First (and Last) Taste: The Last Drop


This week, two of the self-proclaimed "Three Old Farts" were in town, sharing a taste from the remains of their extremely unusual blended Scotch whisky, The Last Drop. The two - James Espey and Tom Jago - are best known for their development of Baileys Irish Cream, though they were also instrumental in developing Johnnie Walker Blue Label among other Scotch whisky concepts, and if The Last Drop is any indication, whisky is where their hearts reside. The Last Drop is unmistakably unusual in its price - $2,000 per bottle - but its pedigree is equally odd. A variety - 70 malts and 12 grains - of whiskies, distilled in 1960 and aged 12 years, were re-barreled in Sherry casks in 1972...and then, apparently, forgotten. The decade of the 1970s wasn't the best time for the Scotch whisky business, which might explain how the three casks were left in a dark corner of a warehouse at Auchentoshan in the Scottish Lowlands, like umbrellas overlooked at a restaurant door at the end of a spring shower. The contents of the barrels reduced by two-thirds - not only the angels but the devils seem to have taken their share - and about 1,350 bottles-worth are left.
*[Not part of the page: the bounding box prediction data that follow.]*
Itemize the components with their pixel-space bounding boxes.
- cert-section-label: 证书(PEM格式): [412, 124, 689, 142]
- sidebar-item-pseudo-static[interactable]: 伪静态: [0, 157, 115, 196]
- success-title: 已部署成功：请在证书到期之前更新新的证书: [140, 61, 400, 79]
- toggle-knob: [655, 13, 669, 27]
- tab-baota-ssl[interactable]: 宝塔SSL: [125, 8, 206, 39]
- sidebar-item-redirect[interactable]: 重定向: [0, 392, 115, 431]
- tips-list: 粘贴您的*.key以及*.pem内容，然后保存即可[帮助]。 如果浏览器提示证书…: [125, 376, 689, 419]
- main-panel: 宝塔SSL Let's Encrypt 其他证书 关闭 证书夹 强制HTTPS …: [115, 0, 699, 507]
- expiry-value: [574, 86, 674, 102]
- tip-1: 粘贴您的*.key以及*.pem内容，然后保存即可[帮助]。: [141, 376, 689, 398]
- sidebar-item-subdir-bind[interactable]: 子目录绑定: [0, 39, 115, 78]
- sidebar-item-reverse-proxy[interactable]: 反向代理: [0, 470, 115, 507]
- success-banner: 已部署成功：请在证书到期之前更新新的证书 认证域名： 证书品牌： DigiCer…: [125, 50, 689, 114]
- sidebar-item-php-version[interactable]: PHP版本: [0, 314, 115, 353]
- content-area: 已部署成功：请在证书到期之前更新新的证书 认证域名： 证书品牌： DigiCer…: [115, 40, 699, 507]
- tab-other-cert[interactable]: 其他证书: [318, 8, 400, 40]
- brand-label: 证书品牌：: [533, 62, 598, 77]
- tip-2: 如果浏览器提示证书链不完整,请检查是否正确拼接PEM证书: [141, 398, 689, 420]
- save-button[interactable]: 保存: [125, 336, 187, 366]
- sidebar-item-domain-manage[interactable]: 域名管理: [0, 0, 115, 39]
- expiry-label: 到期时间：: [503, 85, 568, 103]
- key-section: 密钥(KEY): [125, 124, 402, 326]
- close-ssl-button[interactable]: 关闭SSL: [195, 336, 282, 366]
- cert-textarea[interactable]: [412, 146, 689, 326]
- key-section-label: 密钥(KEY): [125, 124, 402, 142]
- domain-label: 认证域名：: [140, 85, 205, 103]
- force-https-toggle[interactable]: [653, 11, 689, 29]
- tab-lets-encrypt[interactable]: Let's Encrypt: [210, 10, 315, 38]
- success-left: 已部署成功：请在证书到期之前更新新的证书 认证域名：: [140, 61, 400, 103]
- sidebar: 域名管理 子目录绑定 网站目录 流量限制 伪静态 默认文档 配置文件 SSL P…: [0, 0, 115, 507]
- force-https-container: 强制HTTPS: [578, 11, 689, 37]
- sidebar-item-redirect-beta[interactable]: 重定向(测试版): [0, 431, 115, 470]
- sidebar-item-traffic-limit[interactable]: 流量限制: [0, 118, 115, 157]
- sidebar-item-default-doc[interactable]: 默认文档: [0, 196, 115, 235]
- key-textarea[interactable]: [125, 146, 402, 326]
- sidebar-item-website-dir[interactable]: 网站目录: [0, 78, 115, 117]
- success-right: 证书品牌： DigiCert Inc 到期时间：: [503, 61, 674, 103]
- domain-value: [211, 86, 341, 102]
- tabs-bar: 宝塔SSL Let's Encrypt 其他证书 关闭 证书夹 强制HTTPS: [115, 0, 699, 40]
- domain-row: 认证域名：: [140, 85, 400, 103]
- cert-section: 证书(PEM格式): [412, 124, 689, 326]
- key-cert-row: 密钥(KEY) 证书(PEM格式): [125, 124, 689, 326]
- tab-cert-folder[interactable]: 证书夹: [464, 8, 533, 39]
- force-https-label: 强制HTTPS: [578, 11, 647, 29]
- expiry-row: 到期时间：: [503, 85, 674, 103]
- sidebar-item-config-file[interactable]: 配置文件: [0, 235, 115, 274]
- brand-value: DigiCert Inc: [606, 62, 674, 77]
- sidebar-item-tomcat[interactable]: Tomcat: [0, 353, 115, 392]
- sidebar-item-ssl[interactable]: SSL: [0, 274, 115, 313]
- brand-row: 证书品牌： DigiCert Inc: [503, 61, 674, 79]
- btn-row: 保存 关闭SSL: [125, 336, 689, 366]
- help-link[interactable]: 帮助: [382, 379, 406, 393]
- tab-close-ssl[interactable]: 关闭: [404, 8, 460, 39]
The Old Farts were willing to share a dram with me, and here are my notes: The color of endlessly polished walnut with a dim green light at the edges, the first sniffs of the spirit confuse - is this Cognac? Armagnac? What? Lots of rancio - nutty and umami-ish - and moderate spiciness (mace rather than cinnamon, nutmeg rather than clove) then emerge, though after about five minutes, the aromas shift to pecan pie and maple syrup, part of an constantly altering array of smells - chocolate, leather, figs, rum-soaked raisins. It tastes surprisingly fresh and alive, hard to figure for one so old. Sherry (oloroso? palo cortado?) shows everywhere, but modestly and sprightly, not in the way some single malts are overwhlemed by the sweetness of Pedro Ximenez Sherries. The whisky dances across the palate, with new flavors of passion fruit, kumquat and old leather joining the aromas mentioned above. It's light but long on the finish, insanely refined and a new benchmark for old Scotch.

Only 350 bottles were sent to the U.S., and few are left, if you've got a spare two grand lying around. The Farts are looking for more, though, so keep alert if money's no object. (Imported by Infinium Spirits.)